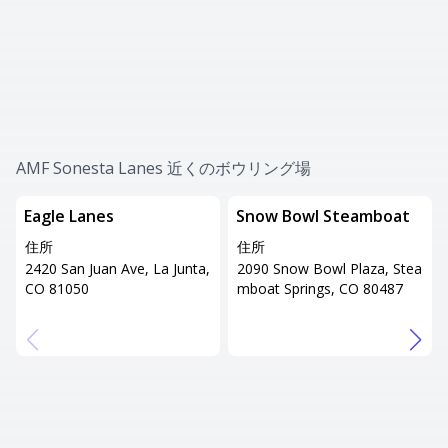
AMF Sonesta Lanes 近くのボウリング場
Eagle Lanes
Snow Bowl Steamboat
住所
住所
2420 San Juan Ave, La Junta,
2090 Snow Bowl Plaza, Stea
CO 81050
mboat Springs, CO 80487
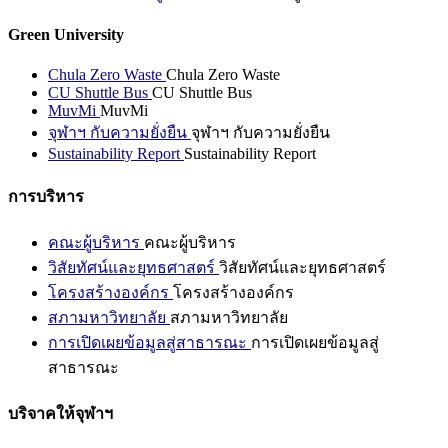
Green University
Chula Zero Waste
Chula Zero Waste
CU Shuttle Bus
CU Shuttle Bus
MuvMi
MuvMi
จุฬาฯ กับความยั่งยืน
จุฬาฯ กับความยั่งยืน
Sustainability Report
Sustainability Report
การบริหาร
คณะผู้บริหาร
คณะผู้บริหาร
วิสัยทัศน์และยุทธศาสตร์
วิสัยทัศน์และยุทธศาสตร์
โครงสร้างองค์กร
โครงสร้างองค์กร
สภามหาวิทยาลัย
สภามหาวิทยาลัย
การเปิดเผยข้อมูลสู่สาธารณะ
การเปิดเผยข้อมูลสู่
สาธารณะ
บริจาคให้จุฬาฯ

---

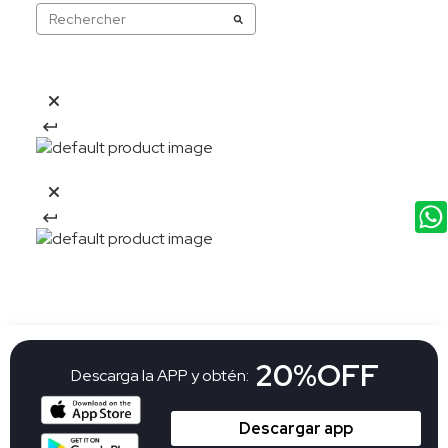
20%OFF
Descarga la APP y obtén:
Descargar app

- [ABOUT THIS EXERCISE]: For this task, return exactly the stretch of the listing above from the line with "Snow Bowl Steamboat" through the line with "บริจาคให้จุฬาฯ", inclusive and without pictures.

- [ANSWER SPACE]:
Snow Bowl Steamboat
住所
住所
2420 San Juan Ave, La Junta,
2090 Snow Bowl Plaza, Stea
CO 81050
mboat Springs, CO 80487
Green University
Chula Zero Waste
Chula Zero Waste
CU Shuttle Bus
CU Shuttle Bus
MuvMi
MuvMi
จุฬาฯ กับความยั่งยืน
จุฬาฯ กับความยั่งยืน
Sustainability Report
Sustainability Report
การบริหาร
คณะผู้บริหาร
คณะผู้บริหาร
วิสัยทัศน์และยุทธศาสตร์
วิสัยทัศน์และยุทธศาสตร์
โครงสร้างองค์กร
โครงสร้างองค์กร
สภามหาวิทยาลัย
สภามหาวิทยาลัย
การเปิดเผยข้อมูลสู่สาธารณะ
การเปิดเผยข้อมูลสู่
สาธารณะ
บริจาคให้จุฬาฯ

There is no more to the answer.